By Barry Parker (gCaptain) –
On Day 3 of the Connecticut Maritime Association’s well-attended Shipping 2023 conference, the Liner Shipping panel consisted of a group of experts on both the commercial and technical aspects of the business. During the discussion, questions came up regarding the future of alliances between carriers, which was not surprising given the recent breakup of the 2M Alliance (Maersk and MSC) and the unraveling of the TradeLens effort (Maersk and IBM) to build an industry-wide blockchain platform for liner shipping.
PJ McGrath, a panel member and Northeast sales representative for Hapag-Lloyd, had strong views on how the business might move forward. In one set of panel banter, he hypothesized on whether cargo owners might be willing to offer a premium for more reliable service, which statistically runs in the 70% – 80% range, in a manner analogous to how a handful of carriers are allowing the shippers to pay for guaranteed space on a vessel. When the subject turned to alliances and vessel sharing agreements, he said: “you are seeing some cracks in that model today… there have been some hints and rumblings that the U.S. might take a look at doing away with alliances.”

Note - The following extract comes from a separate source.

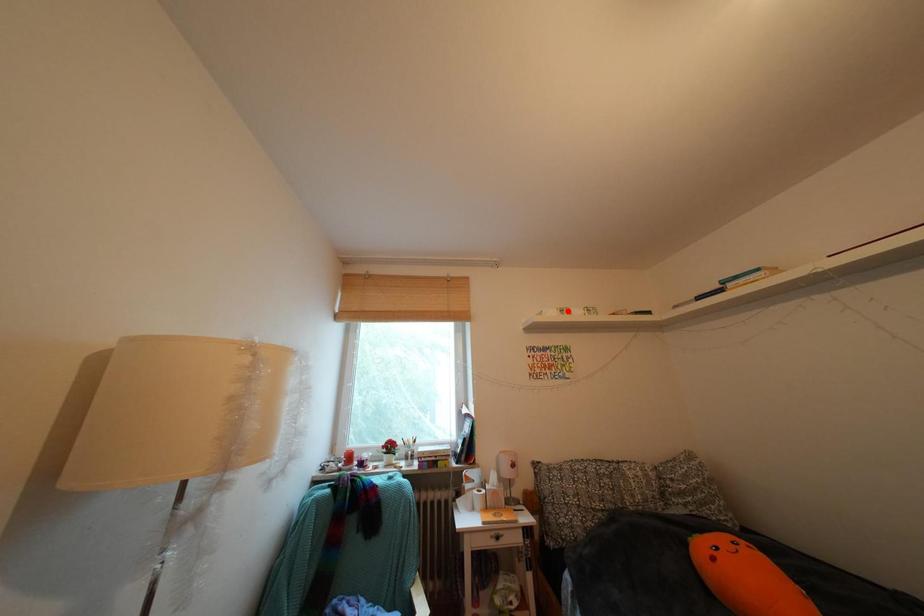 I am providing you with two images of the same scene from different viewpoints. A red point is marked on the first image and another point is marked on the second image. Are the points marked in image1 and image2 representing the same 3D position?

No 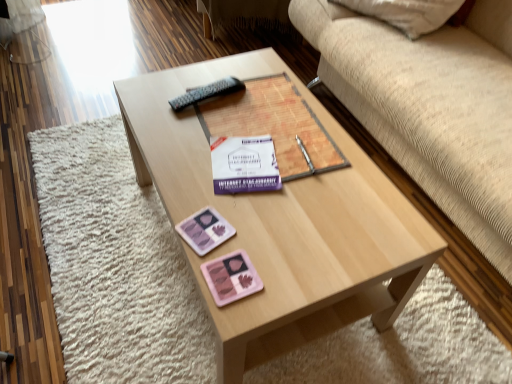 Locate an element on the screen. This screenshot has width=512, height=384. free space between white paper at center and pink matte eyeshadow palette at center, arranged as the second currency when ordered from the bottom is located at coordinates 218,203.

He did not want to predict the legalities in either the U.S. or the E.U., but said: “I do think that the way that the alliance structure looks will be different in five or ten years than it looks today… and that those changes will allow certain lines to put in more reliable services, at a premium.” He suggested that many cargo owners might continue with the conventional model, but some (presumably those moving higher value cargo), would pay for expedited services, albeit in smaller ships (and therefore, likely, outside the alliance umbrella).
Another aspect of potential changes would come in the ways that the alliances are set up, with McGrath, referencing earlier arrangements such as the New World Alliance and the Grand Alliance, where carriers operated their own services or used the best ship for the service.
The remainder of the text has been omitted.